As can be seen, ALL results were repeated ten times, to improve the accuracy of the experiment.
Then the speed, K.E and G.P.E for each average time were calculated.
Analysis and conclusions
The graph clearly shows the increase in speed as the height of the tube greatens, but not in a proportional manner. The slight curve suggests that another force is acting on the ball bearing and not permitting it to increase speed uniformly.
Conclusion
The prediction was proved correct as the graphs clearly show that the speed does indeed increase when the tube is raised higher. This is due to the fact that more potential energy is given to the ball bearing as it is raised higher – height is part of the formula that makes up P.E:
P.E = mgh
P.E = mass x gravity x height
So the higher an object goes, the more gravitational potential energy it gains. When it falls, its potential energy is converted into kinetic energy and; since energy can neither be created or destroyed, only converted; it will move at a faster speed.
So, to sum up, as an object is lifted to a height, the chemical energy stored in the person lifting the object (which comes from the food which is eaten) is converted into gravitational potential energy. Obviously, the higher the object is lifted, the more energy the lifter is using and therefore the more potential energy the object is gaining. Potential energy is converted into kinetic energy almost completely so the object when released will move at a faster rate depending on how high it is lifted.
Height does affect the speed at which a ball bearing travels down a tube
Evaluation
The experiments went very well and ran efficiently, primarily due to the plan, which had been drawn out beforehand. For this experiment, the results couldn’t be as accurate as the system allowed, so the results were rounded to two decimal places. Unfortunately, for this the experiment the time the ball bearing took to travel down the tube was manually taken using a stopwatch. Due to human error and reaction time, these results could not be relied on completely, but were an accurate estimation. If this experiment were to be conducted again, the results could be made more accurate by producing them using a computer system with light gate, to electronically time the ball bearing.

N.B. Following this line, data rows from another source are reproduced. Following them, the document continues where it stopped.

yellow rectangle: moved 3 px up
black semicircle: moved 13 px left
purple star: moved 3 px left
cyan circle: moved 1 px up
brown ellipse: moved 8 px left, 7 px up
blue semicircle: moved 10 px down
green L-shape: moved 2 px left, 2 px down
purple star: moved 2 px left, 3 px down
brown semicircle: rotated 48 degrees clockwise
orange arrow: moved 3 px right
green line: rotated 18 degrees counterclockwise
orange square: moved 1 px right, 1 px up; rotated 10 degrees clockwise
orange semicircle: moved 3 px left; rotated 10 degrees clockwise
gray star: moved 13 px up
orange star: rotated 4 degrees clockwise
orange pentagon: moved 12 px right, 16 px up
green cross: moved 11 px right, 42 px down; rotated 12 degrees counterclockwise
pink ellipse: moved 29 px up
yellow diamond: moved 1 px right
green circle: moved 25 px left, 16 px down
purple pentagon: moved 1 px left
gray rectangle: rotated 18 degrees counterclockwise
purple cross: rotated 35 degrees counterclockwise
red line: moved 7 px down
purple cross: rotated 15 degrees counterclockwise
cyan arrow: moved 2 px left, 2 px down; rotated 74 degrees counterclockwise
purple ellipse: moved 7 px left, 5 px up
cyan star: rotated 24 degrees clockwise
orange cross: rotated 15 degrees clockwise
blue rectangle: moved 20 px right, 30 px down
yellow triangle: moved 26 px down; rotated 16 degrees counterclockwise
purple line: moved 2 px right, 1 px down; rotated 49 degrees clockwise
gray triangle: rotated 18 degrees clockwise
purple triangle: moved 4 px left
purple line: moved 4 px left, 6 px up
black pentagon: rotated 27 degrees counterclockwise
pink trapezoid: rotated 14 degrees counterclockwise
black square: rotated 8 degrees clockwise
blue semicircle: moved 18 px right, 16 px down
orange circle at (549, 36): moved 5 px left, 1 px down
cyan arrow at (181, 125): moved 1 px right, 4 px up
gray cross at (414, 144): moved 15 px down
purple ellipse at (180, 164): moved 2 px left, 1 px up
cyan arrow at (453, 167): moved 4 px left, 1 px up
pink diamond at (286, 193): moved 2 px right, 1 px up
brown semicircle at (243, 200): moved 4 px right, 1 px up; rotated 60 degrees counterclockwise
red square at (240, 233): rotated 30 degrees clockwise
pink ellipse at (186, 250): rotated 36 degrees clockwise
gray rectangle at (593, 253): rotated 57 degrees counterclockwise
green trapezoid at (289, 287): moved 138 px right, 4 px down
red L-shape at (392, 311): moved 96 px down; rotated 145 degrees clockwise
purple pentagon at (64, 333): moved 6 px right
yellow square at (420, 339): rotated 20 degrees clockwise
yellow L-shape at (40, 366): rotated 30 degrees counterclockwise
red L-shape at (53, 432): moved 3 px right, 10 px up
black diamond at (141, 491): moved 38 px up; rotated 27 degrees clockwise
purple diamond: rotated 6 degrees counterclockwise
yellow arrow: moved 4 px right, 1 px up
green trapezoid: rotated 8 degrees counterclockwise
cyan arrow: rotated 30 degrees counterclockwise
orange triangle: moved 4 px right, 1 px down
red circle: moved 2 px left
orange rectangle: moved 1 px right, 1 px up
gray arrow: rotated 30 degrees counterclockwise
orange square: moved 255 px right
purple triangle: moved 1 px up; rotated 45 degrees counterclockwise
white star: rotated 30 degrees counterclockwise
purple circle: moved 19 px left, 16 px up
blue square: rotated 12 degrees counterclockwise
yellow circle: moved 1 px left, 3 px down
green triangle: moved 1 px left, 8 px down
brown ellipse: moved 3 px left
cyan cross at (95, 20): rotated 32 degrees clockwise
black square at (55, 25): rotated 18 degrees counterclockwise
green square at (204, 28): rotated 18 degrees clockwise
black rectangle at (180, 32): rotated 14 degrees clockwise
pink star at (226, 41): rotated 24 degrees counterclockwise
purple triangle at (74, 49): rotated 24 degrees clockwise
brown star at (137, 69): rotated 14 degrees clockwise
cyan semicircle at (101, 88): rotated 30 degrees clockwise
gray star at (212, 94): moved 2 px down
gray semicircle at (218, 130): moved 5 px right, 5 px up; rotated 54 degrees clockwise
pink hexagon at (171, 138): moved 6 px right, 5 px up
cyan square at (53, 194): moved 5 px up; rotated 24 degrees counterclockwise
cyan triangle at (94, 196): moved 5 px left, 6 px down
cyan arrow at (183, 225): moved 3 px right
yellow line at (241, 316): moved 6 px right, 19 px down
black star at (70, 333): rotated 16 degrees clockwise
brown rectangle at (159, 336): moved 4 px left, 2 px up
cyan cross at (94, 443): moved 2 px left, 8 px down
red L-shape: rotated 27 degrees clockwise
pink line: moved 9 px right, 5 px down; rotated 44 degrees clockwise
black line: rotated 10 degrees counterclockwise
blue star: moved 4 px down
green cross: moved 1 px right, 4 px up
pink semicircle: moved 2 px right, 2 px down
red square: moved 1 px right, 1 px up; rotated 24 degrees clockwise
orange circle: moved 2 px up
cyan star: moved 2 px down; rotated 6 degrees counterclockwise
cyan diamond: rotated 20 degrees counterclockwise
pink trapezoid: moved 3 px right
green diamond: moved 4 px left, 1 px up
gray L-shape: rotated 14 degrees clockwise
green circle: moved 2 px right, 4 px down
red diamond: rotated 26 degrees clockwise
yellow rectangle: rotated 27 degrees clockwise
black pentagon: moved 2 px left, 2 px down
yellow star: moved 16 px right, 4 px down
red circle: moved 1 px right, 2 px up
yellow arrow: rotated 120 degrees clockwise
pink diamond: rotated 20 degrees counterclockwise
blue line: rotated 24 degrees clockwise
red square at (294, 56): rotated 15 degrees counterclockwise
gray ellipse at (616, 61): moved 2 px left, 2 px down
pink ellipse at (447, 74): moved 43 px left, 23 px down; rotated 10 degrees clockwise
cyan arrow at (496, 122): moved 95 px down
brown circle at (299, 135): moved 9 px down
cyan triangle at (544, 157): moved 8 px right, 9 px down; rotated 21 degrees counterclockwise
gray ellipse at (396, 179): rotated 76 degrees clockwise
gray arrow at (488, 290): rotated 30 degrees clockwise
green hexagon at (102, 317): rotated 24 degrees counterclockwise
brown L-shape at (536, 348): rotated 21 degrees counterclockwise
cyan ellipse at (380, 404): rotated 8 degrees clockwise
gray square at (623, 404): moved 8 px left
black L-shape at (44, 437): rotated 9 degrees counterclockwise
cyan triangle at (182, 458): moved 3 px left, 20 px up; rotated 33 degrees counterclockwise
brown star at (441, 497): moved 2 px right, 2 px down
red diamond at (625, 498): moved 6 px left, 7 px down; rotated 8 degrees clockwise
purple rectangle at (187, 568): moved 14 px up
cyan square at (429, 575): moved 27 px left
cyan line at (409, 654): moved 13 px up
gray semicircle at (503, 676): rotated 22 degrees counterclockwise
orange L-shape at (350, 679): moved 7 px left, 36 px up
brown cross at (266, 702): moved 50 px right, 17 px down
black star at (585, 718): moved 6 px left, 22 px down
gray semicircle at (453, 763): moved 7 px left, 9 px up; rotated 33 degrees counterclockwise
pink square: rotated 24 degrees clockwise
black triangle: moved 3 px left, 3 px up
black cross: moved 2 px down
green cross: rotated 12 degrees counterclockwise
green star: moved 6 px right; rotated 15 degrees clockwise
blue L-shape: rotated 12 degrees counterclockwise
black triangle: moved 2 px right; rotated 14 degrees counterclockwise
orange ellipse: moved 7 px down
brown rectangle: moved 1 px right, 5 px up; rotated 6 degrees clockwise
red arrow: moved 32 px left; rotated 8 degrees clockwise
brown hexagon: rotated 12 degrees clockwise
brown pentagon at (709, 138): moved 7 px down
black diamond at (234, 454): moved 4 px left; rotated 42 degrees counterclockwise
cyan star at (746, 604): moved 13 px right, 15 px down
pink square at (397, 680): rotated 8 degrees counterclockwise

However, after saying this, there were no major anomalous results taken, which is likely due to the preliminary testing in which the method was perfected. Although there were no major anomalies, there were some slightly anomalous readings, although they were too small to disrupt the averages. Some of these anomalous times (the two 1.70secs reading on the height of 10cm for example), may have been human error; the timer was not watching very closely, or the path of the ball bearing may not have been as straight as the others, and therefore the ball bearing had slightly further to travel. So, overall the reliability of the evidence to very good; any anomalies were very small.
However, a sensible amount of results had been collected, which gave enough information to draw a firm conclusion from. If this experiment were to be conducted again, the amounts would not be changed because with these amounts, it was possible to achieve maximum outcome in the time allotted.
If this experiment were to be repeated, it could be focused on different materials for the tube. This would allow friction and its properties to be investigated, which may help with this investigation, as it would give an indication of how much friction affected the results. It would also help to find a way to make sure that the ball bearing travelled in a straight line each time the investigation was performed, as this may have caused some small anomalies in the results, due to the fact that the ball bearing didn’t always travel exactly the same distance.